イギリス 2016
監督 ベン・ウィートリー
原作 J・G・バラード
上層階と下層階で身分格差らしきものが存在する40階建ての高層マンションで暮らす住人たちが、日々の生活を営むうちにだんだんおかしくなっていく様子を描いた不条理ドラマ。
原作はSF小説だといわれているようですが、映画を見た限りではどこがSF?って感じですね。
活字だとまた質感が違うのかもしれませんが。
というか、この作品、私はなんかよくわからなかった、ってのが正直なところ。
そもそもですね、住人たちがおかしくなっていくその動機らしきもの、要因らしきものがひどく薄弱なんです。
目立って蔑視、差別が横行してるわけでもない。
なにかに大きく不自由しているわけでもない。
なのに気がつきゃ飛び降り自殺する人間はでてくるわ、共用スペースは荒れ放題で無法地帯みたいになるわで、見てて最後まで何故?何故?の疑問符がずっと頭の中で飛び交い続けてる状態でしたね。

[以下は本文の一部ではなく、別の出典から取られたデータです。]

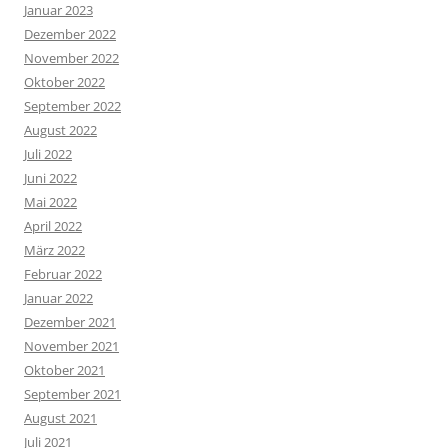
Januar 2023
Dezember 2022
November 2022
Oktober 2022
September 2022
August 2022
Juli 2022
Juni 2022
Mai 2022
April 2022
März 2022
Februar 2022
Januar 2022
Dezember 2021
November 2021
Oktober 2021
September 2021
August 2021
Juli 2021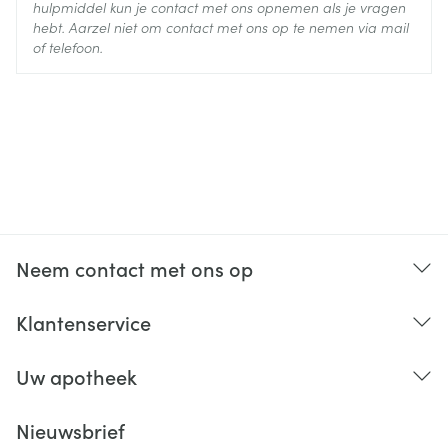
hulpmiddel kun je contact met ons opnemen als je vragen
hebt. Aarzel niet om contact met ons op te nemen via mail
of telefoon.
Neem contact met ons op
Klantenservice
Uw apotheek
Nieuwsbrief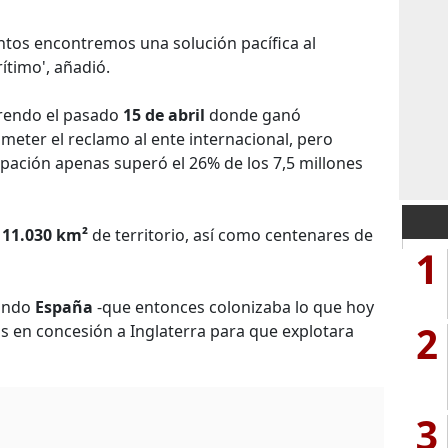
ntos encontremos una solución pacífica al
rítimo', añadió.
erendo el pasado
15 de abril
donde ganó
eter el reclamo al ente internacional, pero
cipación apenas superó el 26% de los 7,5 millones
s
11.030 km²
de territorio, así como centenares de
1
uando
España
-que entonces colonizaba lo que hoy
2
os en concesión a Inglaterra para que explotara
3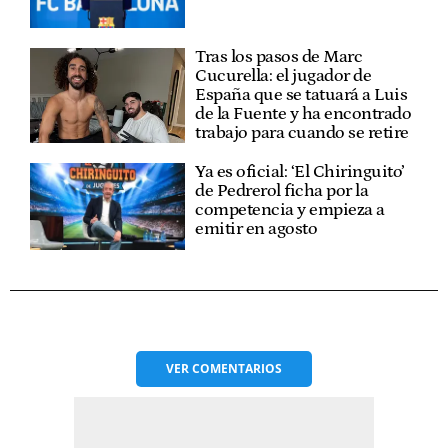
Tras los pasos de Marc
Cucurella: el jugador de
España que se tatuará a Luis
de la Fuente y ha encontrado
trabajo para cuando se retire
Ya es oficial: ‘El Chiringuito’
de Pedrerol ficha por la
competencia y empieza a
emitir en agosto
VER
COMENTARIOS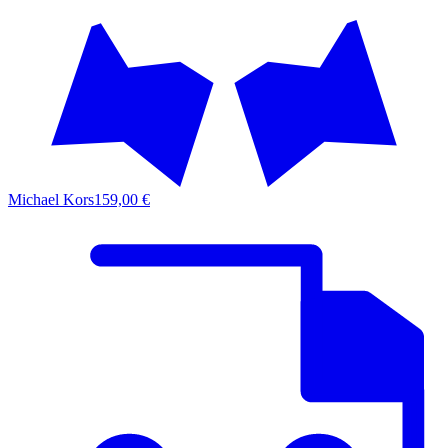
Michael Kors
159,00 €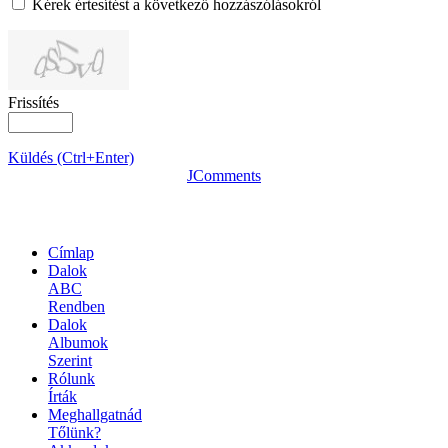
Kérek értesítést a következő hozzászólásokról
Frissítés
Küldés (Ctrl+Enter)
JComments
OLDALTÉRKÉP
Címlap
Dalok
ABC
Rendben
Dalok
Albumok
Szerint
Rólunk
Írták
Meghallgatnád
Tőlünk?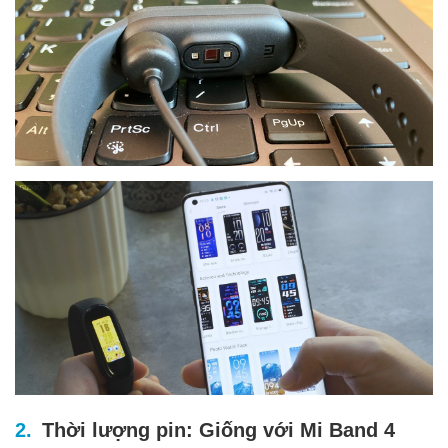
Thời lượng pin: Giống với Mi Band 4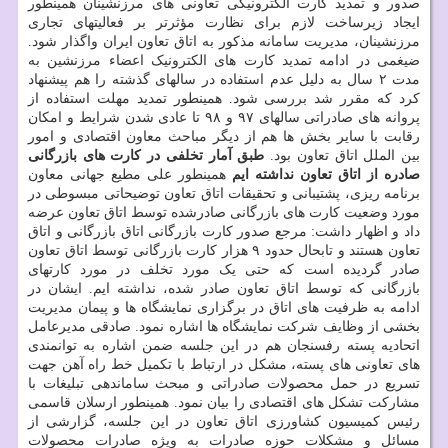
صدور و تمدید کارت الکترونیکی تعاونی های مرزنشینان همینطور
ایجاد زیرساخت لازم برای نظارت مؤثرتر بر فعالیتهای تجاری
مرزنشینان، مدیریت سامانه مذکور به اتاق تعاون ایران واگذار شود.
ضیغمی در ادامه تمدید کارت های الکترونیک اعضاء مرزنشین به
مدت ۲ سال به دلیل عدم استفاده در سالهای گذشته را هم پیشنهاد
کرد که مقرر شد بررسی شود. همینطور تمدید مهلت استفاده از
پروانه های صادراتی سالهای ۹۷ و ۹۸ تا عادی شدن شرایط و امکان
رقابت با سایر بخش ها هم از دیگر مباحث معاون اقتصادی و امور
بین الملل اتاق تعاون بود.
طبق آمار تخلفی در کارت های بازرگانی
صادره از اتاق تعاون نداشته ایم
همینطور علی مطیع جهانی معاون
برنامه ریزی، پشتیبانی و تحقیقات اتاق تعاون توضیحاتی مبسوطی در
مورد وضعیت کارت های بازرگانی صادرشده توسط اتاق تعاون عرضه
داد و اظهار داشت: مرجع صدور کارت بازرگانی اتاق بازرگانی و اتاق
تعاون هستند و تابحال حدود ۹ هزار کارت بازرگانی توسط اتاق تعاون
صادر گردیده است که حتی یک مورد تخلف در مورد کارتهای
بازرگانی که توسط اتاق تعاون صادر شده، نداشته ایم. ایشان در
ادامه به ظرفیت های اتاق در برگزاری نمایشگاه ها و پیمان مدیریت
بخشی از وظایف شرکت نمایشگاه ها اشاره نمود. صادقی مدیرعامل
اتحادیه پسته رفسنجان هم در این جلسه ضمن اشاره به توانمندی
های تعاونی های پسته، مشکل در ارتباط با تکمیل خط راه آهن جهت
تسریع در حمل محصولات صادراتی و مبحث ساماندهی تبلیغات با
مشارکت تشکل های اقتصادی را بیان نمود. همینطور ارسلان قاسمی
رئیس کمیسیون کشاورزی اتاق تعاون در این جلسه، گزارشی از
مسائل و مشکلات حوزه صادرات به ویژه صادرات محصولات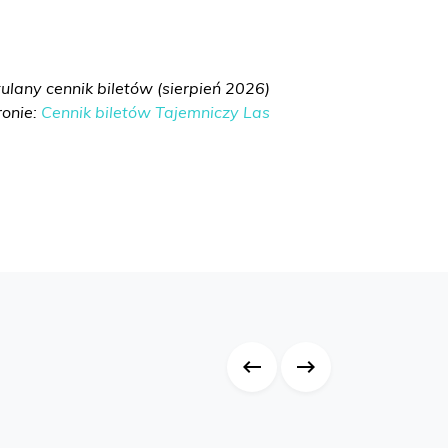
ulany cennik biletów (sierpień 2026)
ronie:
Cennik biletów Tajemniczy Las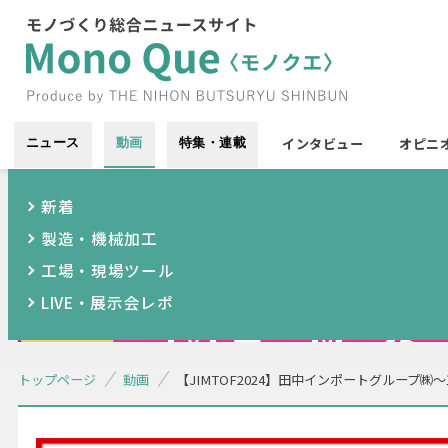
インタビュー
オピニ
ニュース
動画
特集・連載
新着
製造・機械加工
工場・現場ツール
LIVE・展示会レポ
トップページ
動画
【JIMTOF2024】田中インポートグルー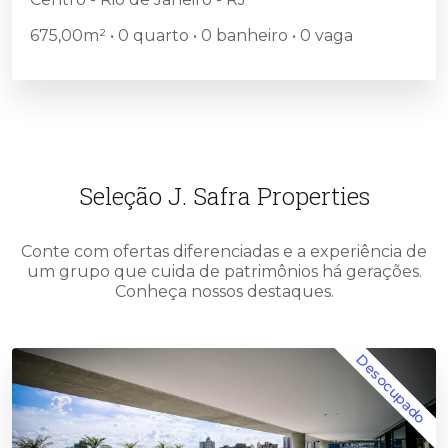
675,00m² • 0 quarto • 0 banheiro • 0 vaga
Seleção J. Safra Properties
Conte com ofertas diferenciadas e a experiência de
um grupo que cuida de patrimônios há gerações.
Conheça nossos destaques.
Desocupado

推察するに、プールもあればエステもある、中層階にはスーパーまであるいたれりつくせりの環境に依存する状況が、無自覚の閉鎖性を招き、挙句には退行を促すこともあるのだ、と語りたかったのかもしれませんが、だったとしてもそれをここから汲み取るのはやっぱりかなりの難事業です。
どうにも観念的というかシュールというか。
途中で何度も寝オチしかけました。
まあ中盤ぐらいまではね、思わせぶりに断片的なシーンを幾重にも塗り重ねる監督の手腕に、なかなかテクニックがある、と思ったりもしたんですが、いかんせん交わらない糸が野放図に広がっていくだけのストーリーテリングに集中力はどうにも持続せず。
つかみどころがない、ってのが本音。
どこか寓話っぽい、ってのはありますね。
その場合、なにをその裏側に秘めた寓話なのかを読み解かなきゃならんわけですが、読み解いてみたいとも別に思えない、ってのがやっぱり致命的でしょうか。
ちなみに本作、一応舞台は40年前のイギリスらしいです。
多分、当時のイギリスの時代性なんかも反映されてるんでしょうけど、すいません、なんか変に疲れてしまったんで、再検証するなら私は原作本の方を手にとりたいかな、と。
主演のトム・ヒドルストンはいい演技してましたけど、もうほんとそれだけですね、楽しめたのは。
私には色々無理、ってのが結論。